▶ [Your assignment]
Transcribe word for word the lines below from the line with "ждая, что данные, озвученные" through the line with "ие из этих работников", ends included.

[Transcribed page contents]
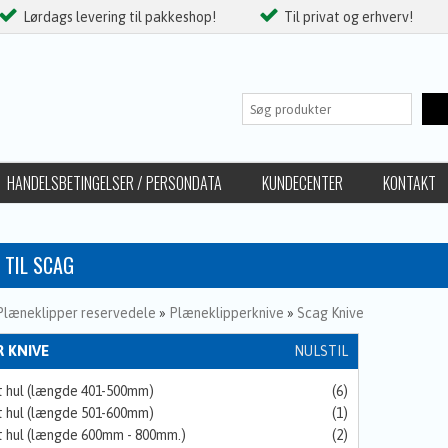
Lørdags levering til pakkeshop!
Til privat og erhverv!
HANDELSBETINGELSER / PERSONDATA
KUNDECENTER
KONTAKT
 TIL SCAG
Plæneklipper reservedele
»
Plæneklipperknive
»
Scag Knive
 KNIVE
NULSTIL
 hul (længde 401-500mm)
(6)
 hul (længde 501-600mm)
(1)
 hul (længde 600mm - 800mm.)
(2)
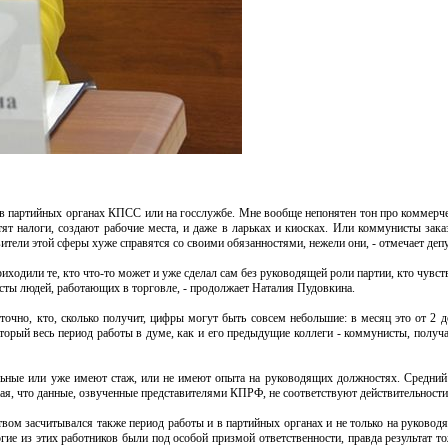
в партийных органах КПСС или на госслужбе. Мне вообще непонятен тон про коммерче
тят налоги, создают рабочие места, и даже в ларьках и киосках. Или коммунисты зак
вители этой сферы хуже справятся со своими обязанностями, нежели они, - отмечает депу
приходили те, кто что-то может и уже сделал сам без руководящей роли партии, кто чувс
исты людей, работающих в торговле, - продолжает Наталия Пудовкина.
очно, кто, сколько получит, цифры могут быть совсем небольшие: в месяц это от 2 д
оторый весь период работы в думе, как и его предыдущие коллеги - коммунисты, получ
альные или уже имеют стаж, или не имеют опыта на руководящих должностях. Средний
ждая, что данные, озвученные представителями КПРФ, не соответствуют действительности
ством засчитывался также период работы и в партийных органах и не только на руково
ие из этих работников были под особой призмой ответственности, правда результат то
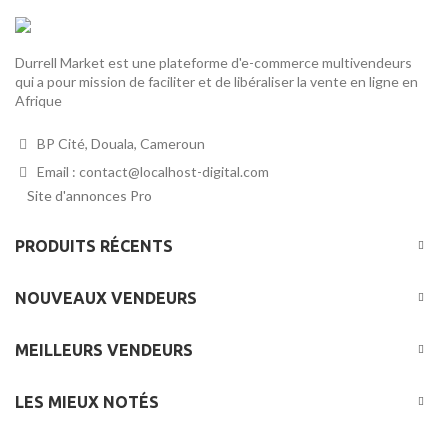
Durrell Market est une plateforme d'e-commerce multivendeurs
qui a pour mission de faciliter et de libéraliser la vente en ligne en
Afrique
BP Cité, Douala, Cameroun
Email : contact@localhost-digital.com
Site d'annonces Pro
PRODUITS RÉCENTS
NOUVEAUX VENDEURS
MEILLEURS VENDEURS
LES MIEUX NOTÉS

▶ [Solution to this problem]
ждая, что данные, озвученные представителями КПРФ, не соответствуют действительности
ством засчитывался также период работы и в партийных органах и не только на руково
ие из этих работников были под особой призмой ответственности, правда результат то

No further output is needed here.